WHAT THE TASK REQUIRES » Once you reach the line containing "USA, March 19-21" in the entries below, write out that line and each one after it down to the line containing "and Embedded S", exactly and with nothing added.

====== LISTED RECORDS ======

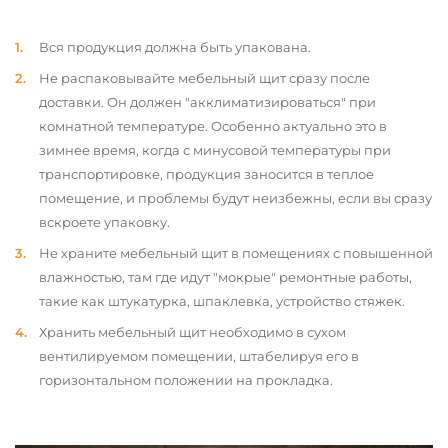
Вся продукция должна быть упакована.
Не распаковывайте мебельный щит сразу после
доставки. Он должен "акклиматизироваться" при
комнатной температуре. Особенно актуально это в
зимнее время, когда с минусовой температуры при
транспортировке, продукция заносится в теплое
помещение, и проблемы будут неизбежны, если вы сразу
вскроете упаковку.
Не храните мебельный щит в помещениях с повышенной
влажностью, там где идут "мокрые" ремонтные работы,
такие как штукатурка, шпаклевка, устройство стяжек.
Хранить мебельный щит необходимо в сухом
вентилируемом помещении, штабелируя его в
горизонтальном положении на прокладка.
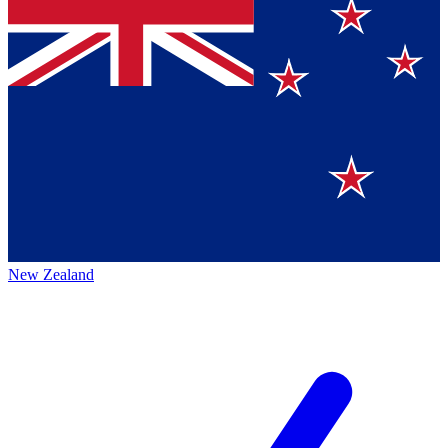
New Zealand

======
====== LISTED RECORDS ======

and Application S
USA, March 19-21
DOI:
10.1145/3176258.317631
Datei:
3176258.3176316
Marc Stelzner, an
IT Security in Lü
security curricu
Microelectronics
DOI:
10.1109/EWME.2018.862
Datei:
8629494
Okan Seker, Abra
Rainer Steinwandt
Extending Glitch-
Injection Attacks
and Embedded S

======

EXERCISE SOLUTION »
USA, March 19-21
DOI:
10.1145/3176258.317631
Datei:
3176258.3176316
Marc Stelzner, an
IT Security in Lü
security curricu
Microelectronics
DOI:
10.1109/EWME.2018.862
Datei:
8629494
Okan Seker, Abra
Rainer Steinwandt
Extending Glitch-
Injection Attacks
and Embedded S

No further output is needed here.